Records to process START

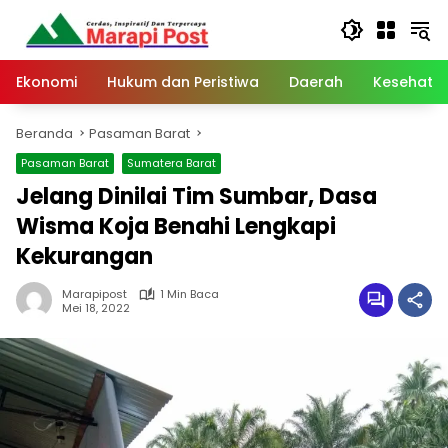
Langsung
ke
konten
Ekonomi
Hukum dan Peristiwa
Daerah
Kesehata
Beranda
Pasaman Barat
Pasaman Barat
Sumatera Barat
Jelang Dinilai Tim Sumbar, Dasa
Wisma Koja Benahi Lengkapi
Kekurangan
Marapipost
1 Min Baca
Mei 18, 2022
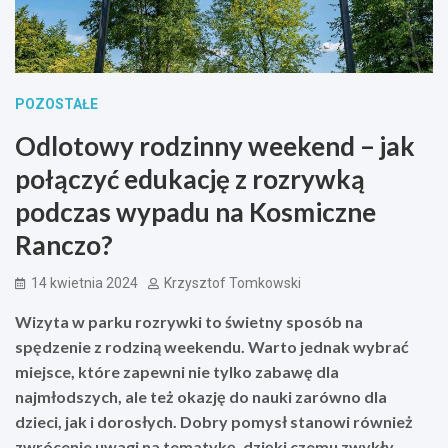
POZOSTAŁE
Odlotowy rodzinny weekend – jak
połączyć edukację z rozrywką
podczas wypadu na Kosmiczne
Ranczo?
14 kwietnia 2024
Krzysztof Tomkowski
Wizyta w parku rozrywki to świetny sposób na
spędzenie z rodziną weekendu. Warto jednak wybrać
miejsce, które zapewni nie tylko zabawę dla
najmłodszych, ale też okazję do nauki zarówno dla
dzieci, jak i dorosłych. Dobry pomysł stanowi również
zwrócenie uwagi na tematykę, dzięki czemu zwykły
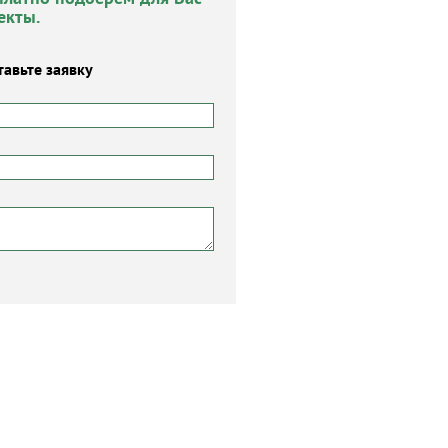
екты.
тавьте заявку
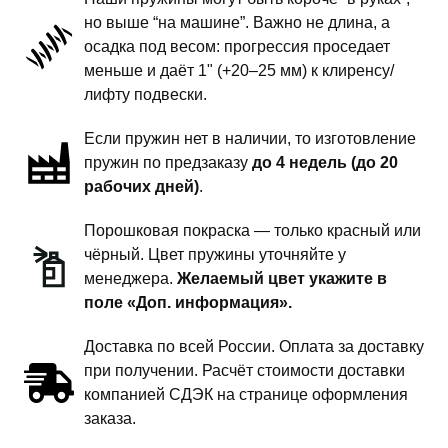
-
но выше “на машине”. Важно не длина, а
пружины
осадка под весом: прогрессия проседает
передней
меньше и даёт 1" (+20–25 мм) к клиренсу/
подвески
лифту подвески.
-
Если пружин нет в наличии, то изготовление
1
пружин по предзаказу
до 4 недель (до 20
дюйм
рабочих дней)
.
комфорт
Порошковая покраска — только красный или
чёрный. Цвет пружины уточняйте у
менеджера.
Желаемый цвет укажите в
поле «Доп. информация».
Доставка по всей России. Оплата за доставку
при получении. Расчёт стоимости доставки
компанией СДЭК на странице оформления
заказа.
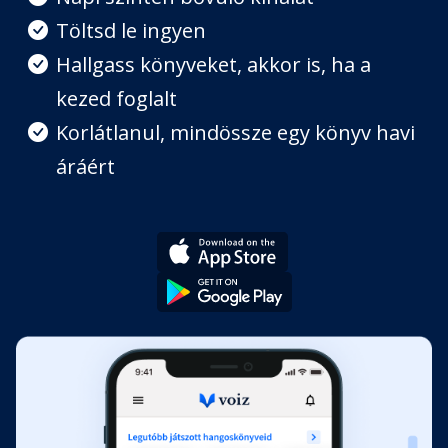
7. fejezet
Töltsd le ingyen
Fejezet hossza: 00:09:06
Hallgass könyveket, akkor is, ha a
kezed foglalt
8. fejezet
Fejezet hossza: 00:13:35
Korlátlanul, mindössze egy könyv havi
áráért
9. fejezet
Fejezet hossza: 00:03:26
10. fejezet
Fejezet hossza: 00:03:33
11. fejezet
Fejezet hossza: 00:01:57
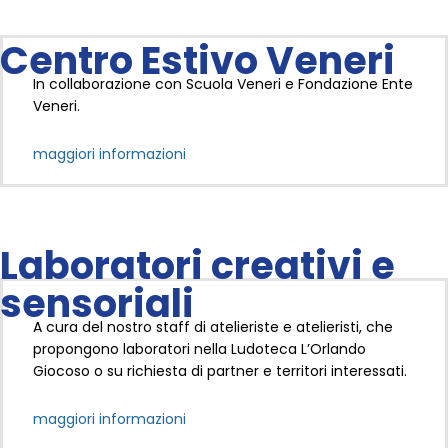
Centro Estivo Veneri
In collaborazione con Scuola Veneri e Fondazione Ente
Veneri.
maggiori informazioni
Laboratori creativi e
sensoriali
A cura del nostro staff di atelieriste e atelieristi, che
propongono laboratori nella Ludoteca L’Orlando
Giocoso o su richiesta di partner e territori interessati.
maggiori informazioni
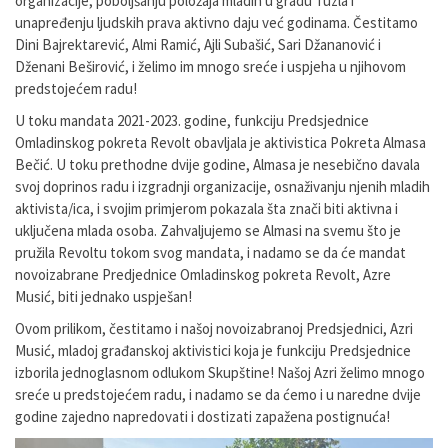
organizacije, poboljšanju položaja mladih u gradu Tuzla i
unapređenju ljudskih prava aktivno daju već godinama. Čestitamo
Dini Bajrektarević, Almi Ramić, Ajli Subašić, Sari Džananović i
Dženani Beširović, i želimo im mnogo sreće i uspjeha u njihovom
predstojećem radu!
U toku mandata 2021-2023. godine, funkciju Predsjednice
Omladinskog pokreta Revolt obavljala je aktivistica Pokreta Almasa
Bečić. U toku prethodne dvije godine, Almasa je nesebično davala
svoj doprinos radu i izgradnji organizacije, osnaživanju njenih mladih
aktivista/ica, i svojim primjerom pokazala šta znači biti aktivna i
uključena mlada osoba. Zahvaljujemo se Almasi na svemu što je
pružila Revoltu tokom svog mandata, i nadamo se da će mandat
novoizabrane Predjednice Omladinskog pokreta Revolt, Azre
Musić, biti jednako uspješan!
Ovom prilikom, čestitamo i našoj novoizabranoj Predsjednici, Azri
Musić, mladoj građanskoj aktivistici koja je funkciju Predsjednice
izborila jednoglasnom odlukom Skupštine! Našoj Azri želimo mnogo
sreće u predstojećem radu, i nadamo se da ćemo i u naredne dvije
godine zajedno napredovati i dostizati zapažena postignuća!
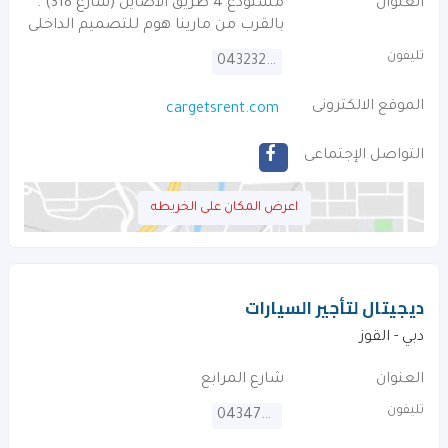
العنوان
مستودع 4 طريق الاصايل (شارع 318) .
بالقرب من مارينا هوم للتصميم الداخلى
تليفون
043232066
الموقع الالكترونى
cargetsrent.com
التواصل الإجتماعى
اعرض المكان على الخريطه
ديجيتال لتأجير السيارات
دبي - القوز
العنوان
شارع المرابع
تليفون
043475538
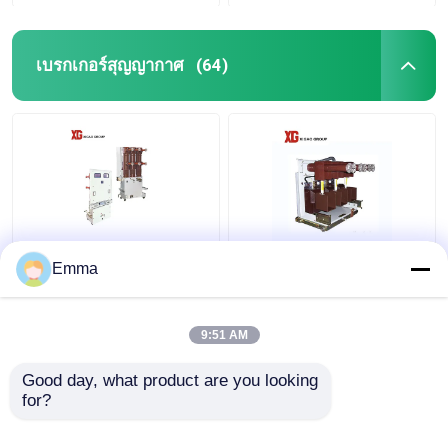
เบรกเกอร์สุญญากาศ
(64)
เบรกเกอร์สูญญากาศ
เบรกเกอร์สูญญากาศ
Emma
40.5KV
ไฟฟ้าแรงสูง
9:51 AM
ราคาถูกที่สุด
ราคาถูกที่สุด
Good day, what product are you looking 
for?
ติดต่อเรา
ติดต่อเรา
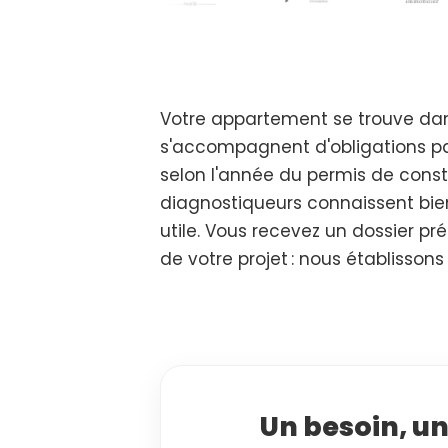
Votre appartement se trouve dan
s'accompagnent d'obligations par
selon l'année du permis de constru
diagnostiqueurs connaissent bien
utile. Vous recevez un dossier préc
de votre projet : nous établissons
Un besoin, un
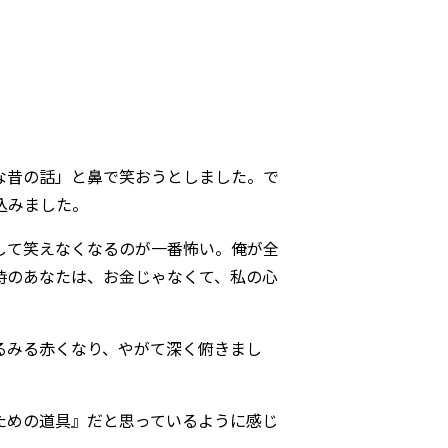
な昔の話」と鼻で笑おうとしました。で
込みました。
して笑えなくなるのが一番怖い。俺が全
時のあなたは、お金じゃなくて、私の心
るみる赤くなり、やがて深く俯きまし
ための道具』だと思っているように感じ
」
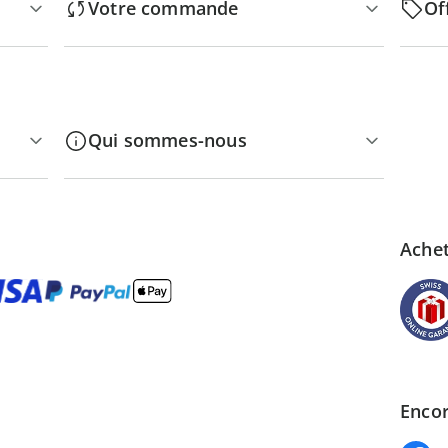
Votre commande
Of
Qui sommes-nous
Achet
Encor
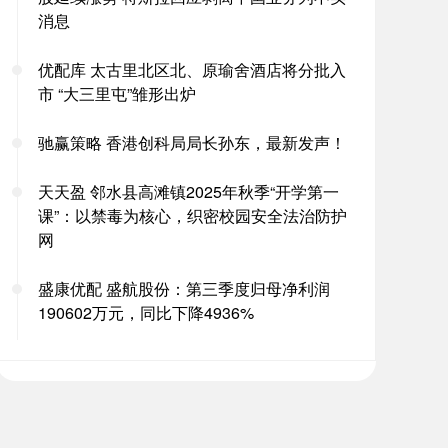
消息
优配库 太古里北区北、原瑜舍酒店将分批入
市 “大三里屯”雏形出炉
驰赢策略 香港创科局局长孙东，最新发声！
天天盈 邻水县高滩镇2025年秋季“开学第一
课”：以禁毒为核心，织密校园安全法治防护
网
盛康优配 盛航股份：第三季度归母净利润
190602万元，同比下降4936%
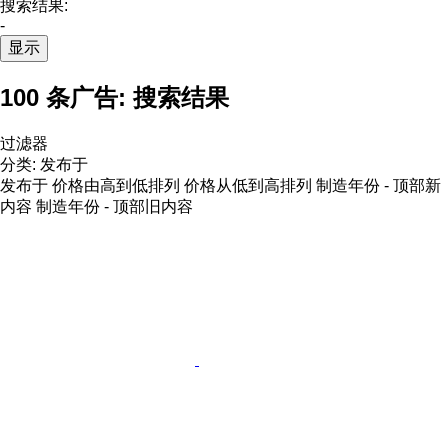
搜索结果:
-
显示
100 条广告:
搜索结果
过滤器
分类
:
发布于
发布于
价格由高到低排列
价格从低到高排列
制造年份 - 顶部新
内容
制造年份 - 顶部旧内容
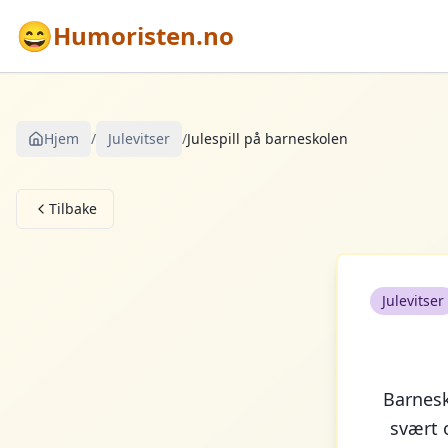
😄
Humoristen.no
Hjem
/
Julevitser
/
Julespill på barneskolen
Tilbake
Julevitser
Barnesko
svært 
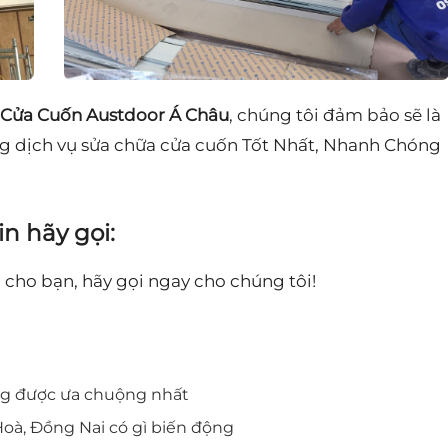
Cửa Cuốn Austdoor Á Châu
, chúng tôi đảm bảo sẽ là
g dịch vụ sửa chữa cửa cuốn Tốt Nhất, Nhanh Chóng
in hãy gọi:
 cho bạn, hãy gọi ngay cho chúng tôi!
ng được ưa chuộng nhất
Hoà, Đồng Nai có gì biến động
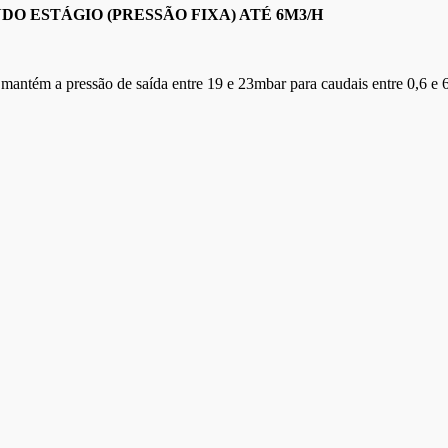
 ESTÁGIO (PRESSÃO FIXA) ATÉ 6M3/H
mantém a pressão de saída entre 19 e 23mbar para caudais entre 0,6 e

Records to process END

Exercise requirements
Lines in the data that hold "mladih" must be located and copied.

Problem solution
organizacije, poboljšanju položaja mladih u gradu Tuzla i
svoj doprinos radu i izgradnji organizacije, osnaživanju njenih mladih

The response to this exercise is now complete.